Hofrat des Obersten Gerichtshofes Dr. F*** gab nun bekannt, daß er seit 1976 Landesobmann eines Landesverbandes (Niederösterreich) der Österreichischen Turn- und Sportunion sei, dem Sportvereine mit selbständiger Rechtspersönlichkeit als Mitglieder angehören. Die Landesverbände seien in einem Bundesland organisiert; alle den Landesverbänden zugehörigen Vereine seien somit auch Mitglieder des Bundesverbandes. Der ihm persönlich nicht bekannte Angeklagte H*** sei langjähriger Obmann eines dem Landesverband Wien angehörenden Vereines und habe das ihm zur Last gelegte Delikt in dieser Funktion verübt. Der Sohn des Angeklagten habe lange Jahre einen dem Landesverband Niederösterreich angehörenden Basketball-Club gemanagt, Kontakt zu Dr. F*** gesucht und dabei gelegentlich das Verfahren gegen seinen Vater erwähnt, ohne daß Dr. F*** eine Stellungnahme in der Sache selbst abgab. Er fühle sich in dieser Strafsache in keiner Weise befangen.

Rechtliche Beurteilung

Eine Befangenheit des Hofrates des Obersten Gerichtshofes Dr. F*** ist nicht gegeben.

Befangenheit liegt vor, wenn ein Richter an eine Rechtssache nicht mit voller Unvoreingenommenheit und Unparteilichkeit herantritt (11 Ns 3/88; 14 Os 141/87; 11 Ns 20/86 ua), somit eine Hemmung zu unparteiischer Entscheidung durch sachfremde psychologische Motive gegeben ist (Mayerhofer/Rieder, StPO2 E 5 zu § 72; JBl 1990, 122, RZ 1989/110; EvBl 1988/153; EvBl 1988/43 ua). Den unmittelbaren Zugang zur Erkenntnis dieses inneren Zustandes hat naturgemäß der betreffende Richter selbst (vgl 8 Ob 546/82, 6 Ob 549/78), doch kommt es nicht nur darauf an, ob er sich befangen oder nicht befangen fühlt.
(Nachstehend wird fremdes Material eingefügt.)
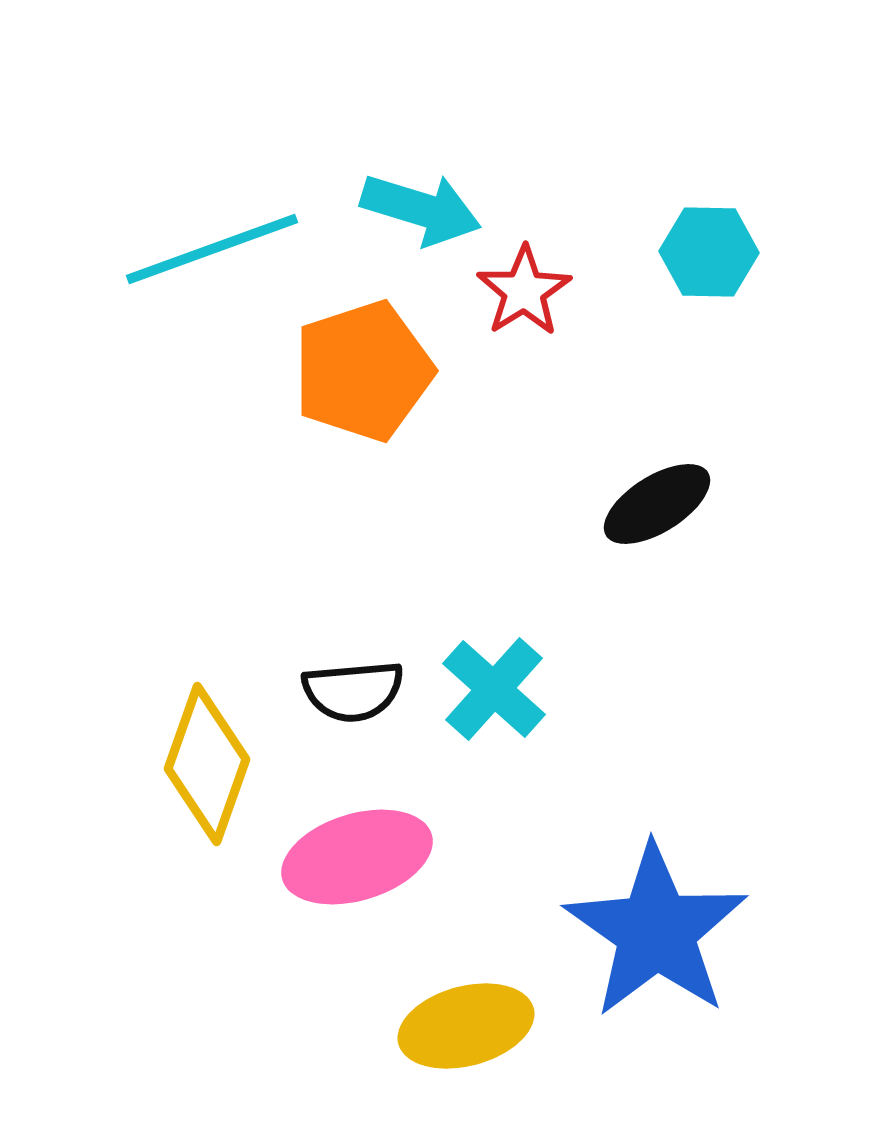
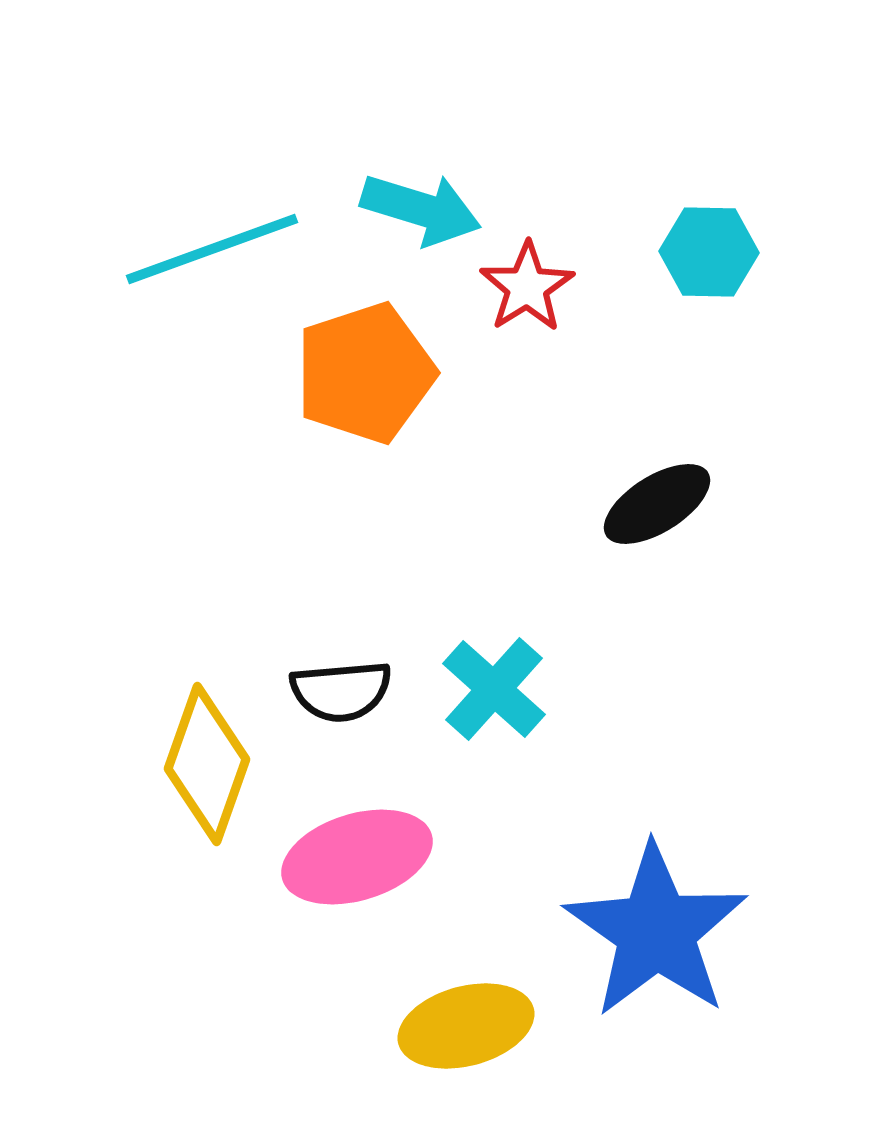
red star: moved 3 px right, 4 px up
orange pentagon: moved 2 px right, 2 px down
black semicircle: moved 12 px left
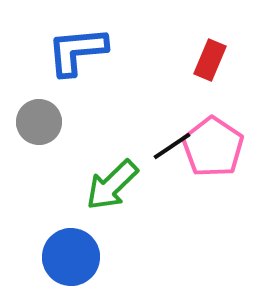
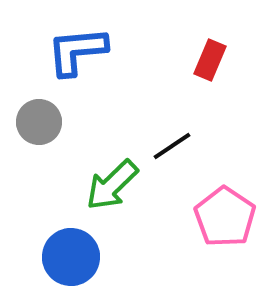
pink pentagon: moved 12 px right, 70 px down
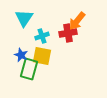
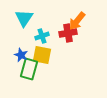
yellow square: moved 1 px up
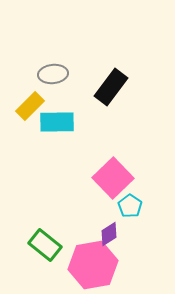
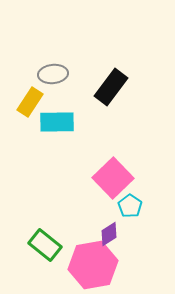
yellow rectangle: moved 4 px up; rotated 12 degrees counterclockwise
Im übrigen genügt grundsätzlich schon der Anschein einer Befangenheit (EvBl 1988/153; vgl auch Pfeiffer im Karlsruher Kommentar zur dStPO RN 3 zu § 24, Loewe-Rosenberg dStPO RN 5 zu § 24), wofür freilich zureichende Anhaltspunkte gegeben sein müssen, die geeignet sind, bei einem

unbeteiligten - objektiven - Beurteiler die volle Unbefangenheit des Richters im dargelegten Sinn in Zweifel zu ziehen (siehe erneut EvBl 1988/153; JBl 1990, 122; Karlsruher Kommentar aaO RN 3; Loewe-Rosenberg aaO RN 6).

Die bloße Zugehörigkeit zu Großorganisationen - so etwa zu Mieterschutz-, Konsumentenschutz-, Autofahrer-, Sportorganisationen udgl mehr - genügt aber unter diesem Aspekt für sich allein nicht, um Befangenheit annehmen zu können oder auch bloß Anschein einer Befangenheit zu erwecken, sofern nicht ein besonderes persönliches Interesse des Richters am Verfahrensausgang hinzutritt.

Dies ist hier nicht der Fall:

Jener Sportverein, dessen Obmann der Angeklagte H*** ist, gehört nicht einmal dem Landesverband Niederösterreich an, dem Hofrat des Obersten Gerichtshofes Dr. F*** als Obmann vorsitzt. Irgendwelche Ingerenzen positiver oder negativer Art für diesen Landesverband sind durch die zu treffende Entscheidung des Obersten Gerichtshofes nicht zu erwarten; es kann demnach unter den obwaltenden Umständen keinesfalls ein persönliches Interesse des genannten Richters am Verfahrensausgang angenommen werden, zumal Dr. F*** den Angeklagten persönlich gar nicht kennt.